Cuajo
Publicado el 28/03/2021 a las 08:53
Definir la intervención de Paz Prieto en el acto de descubrimiento de una placa en homenaje a su padre, asesinado por la banda terrorista ETA, es fácil: claridad meridiana. Se limitó a decir lo que hay: pactos con Bildu y dolor por parte de las víctimas.
Definir la actitud de la máxima representante del Gobierno de Navarra y del máximo representante del Gobierno de España en Navarra es más difícil. Ni un solo movimiento de los músculos de la cara. Ni pestañear. Podríamos llamarlo ¿cuajo?

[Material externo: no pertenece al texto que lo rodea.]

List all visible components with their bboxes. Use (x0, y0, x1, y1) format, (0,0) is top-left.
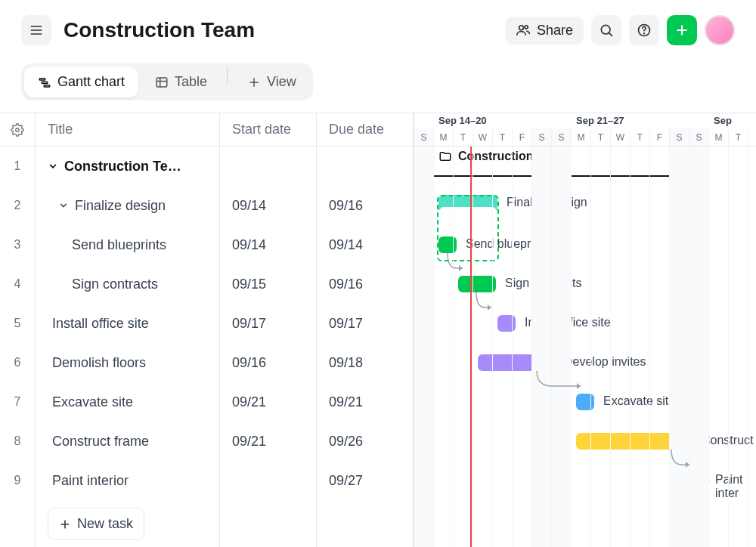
date-cell[interactable]: 09/27 (317, 461, 413, 500)
column-header-due[interactable]: Due date (317, 113, 413, 147)
row-number: 5 (0, 304, 35, 343)
day-header-cell: T (454, 128, 473, 146)
new-task-button[interactable]: New task (48, 508, 144, 540)
task-cell[interactable]: Finalize design (36, 186, 219, 225)
today-indicator (470, 147, 472, 547)
plus-icon (59, 518, 71, 530)
column-header-start[interactable]: Start date (220, 113, 316, 147)
week-label: Sep 14–20 (434, 115, 572, 128)
menu-button[interactable] (21, 15, 51, 45)
date-cell[interactable]: 09/18 (317, 343, 413, 382)
task-cell[interactable]: Paint interior (36, 461, 219, 500)
day-header-cell: S (414, 128, 434, 146)
avatar[interactable] (705, 15, 735, 45)
svg-point-3 (519, 26, 524, 30)
row-number: 7 (0, 382, 35, 422)
date-cell[interactable]: 09/26 (317, 422, 413, 461)
gantt-icon (38, 76, 51, 89)
task-cell[interactable]: Send blueprints (36, 225, 219, 264)
day-header-cell: S (552, 128, 572, 146)
search-button[interactable] (591, 15, 621, 45)
dependency-arrow (671, 450, 702, 480)
day-header-cell: F (650, 128, 670, 146)
row-number: 6 (0, 343, 35, 382)
day-header-cell: S (689, 128, 709, 146)
date-cell[interactable]: 09/16 (317, 264, 413, 304)
date-cell[interactable]: 09/21 (220, 422, 316, 461)
dependency-arrow (476, 292, 499, 323)
date-cell[interactable]: 09/21 (220, 382, 316, 422)
day-header-cell: T (493, 128, 513, 146)
svg-rect-13 (44, 85, 50, 86)
date-cell[interactable] (317, 147, 413, 186)
row-number: 8 (0, 422, 35, 461)
svg-point-4 (525, 26, 528, 29)
help-icon (637, 23, 652, 38)
chevron-down-icon (48, 161, 58, 172)
column-header-title[interactable]: Title (36, 113, 219, 147)
date-cell[interactable]: 09/14 (220, 186, 316, 225)
add-button[interactable] (667, 15, 697, 45)
date-cell[interactable] (220, 147, 316, 186)
tab-view-label: View (267, 74, 296, 90)
gantt-timeline[interactable]: Construction Team Finalize design Send b… (414, 147, 756, 547)
table-settings-button[interactable] (0, 113, 35, 147)
week-label: Sep 21–27 (572, 115, 709, 128)
chevron-down-icon (58, 200, 69, 211)
share-label: Share (537, 23, 573, 39)
svg-point-19 (16, 128, 20, 131)
column-title: Title Construction Te… Finalize design S… (36, 113, 220, 547)
day-header-cell: M (709, 128, 729, 146)
menu-icon (29, 23, 44, 38)
date-cell[interactable]: 09/16 (220, 343, 316, 382)
row-number: 4 (0, 264, 35, 304)
date-cell[interactable]: 09/14 (220, 225, 316, 264)
task-cell[interactable]: Install office site (36, 304, 219, 343)
date-cell[interactable]: 09/15 (220, 264, 316, 304)
search-icon (599, 23, 614, 38)
task-cell[interactable]: Construction Te… (36, 147, 219, 186)
row-number-gutter: 1 2 3 4 5 6 7 8 9 (0, 113, 36, 547)
week-label: Sep (709, 115, 732, 128)
tab-table-label: Table (175, 74, 207, 90)
page-title: Construction Team (64, 18, 255, 42)
row-number: 2 (0, 186, 35, 225)
date-cell[interactable]: 09/16 (317, 186, 413, 225)
svg-rect-11 (39, 78, 45, 79)
tab-table[interactable]: Table (141, 66, 221, 97)
date-cell[interactable]: 09/14 (317, 225, 413, 264)
task-cell[interactable]: Sign contracts (36, 264, 219, 304)
plus-icon (247, 76, 261, 89)
date-cell[interactable] (220, 461, 316, 500)
task-cell[interactable]: Demolish floors (36, 343, 219, 382)
column-start-date: Start date 09/14 09/14 09/15 09/17 09/16… (220, 113, 317, 547)
help-button[interactable] (629, 15, 659, 45)
plus-icon (674, 23, 689, 38)
svg-rect-14 (156, 78, 167, 87)
row-number: 3 (0, 225, 35, 264)
day-header-cell: W (473, 128, 493, 146)
date-cell[interactable]: 09/17 (317, 304, 413, 343)
tab-new-view[interactable]: View (234, 66, 310, 97)
day-header-cell: T (729, 128, 748, 146)
people-icon (516, 23, 531, 38)
new-task-label: New task (77, 516, 133, 532)
task-table: 1 2 3 4 5 6 7 8 9 Title Construction Te…… (0, 113, 414, 547)
date-cell[interactable]: 09/21 (317, 382, 413, 422)
task-title: Install office site (52, 316, 149, 332)
task-title: Send blueprints (72, 237, 166, 253)
dependency-arrow (448, 253, 470, 283)
day-header-cell: T (631, 128, 650, 146)
task-title: Finalize design (75, 198, 166, 214)
day-header-cell: T (591, 128, 611, 146)
date-cell[interactable]: 09/17 (220, 304, 316, 343)
table-icon (155, 76, 169, 89)
day-header-cell: M (572, 128, 591, 146)
day-header-cell: S (532, 128, 552, 146)
header: Construction Team Share (0, 0, 756, 57)
task-cell[interactable]: Excavate site (36, 382, 219, 422)
tab-gantt[interactable]: Gantt chart (24, 66, 138, 97)
task-cell[interactable]: Construct frame (36, 422, 219, 461)
share-button[interactable]: Share (505, 17, 584, 45)
day-header-cell: W (611, 128, 631, 146)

Debe ser que para soportar semejantes pactos con semejantes personajes hay que estar muy anestesiado.
Aplaudo desde estas letras la iniciativa del Ayuntamiento de Pamplona de organizar estos homenajes sobradamente merecidos y sin duda limitados por la situación de pandemia que estamos sufriendo. Solamente me queda la pena de no haber podido acudir al acto de descubrimiento de la placa de homenaje a Carlos Sanz Biurrun, excelente vecino de nuestra familia durante los años que le dejaron vivir y al que vi desde la ventana de mi casa cómo era asesinado. ¡Y los otros ahí siguen!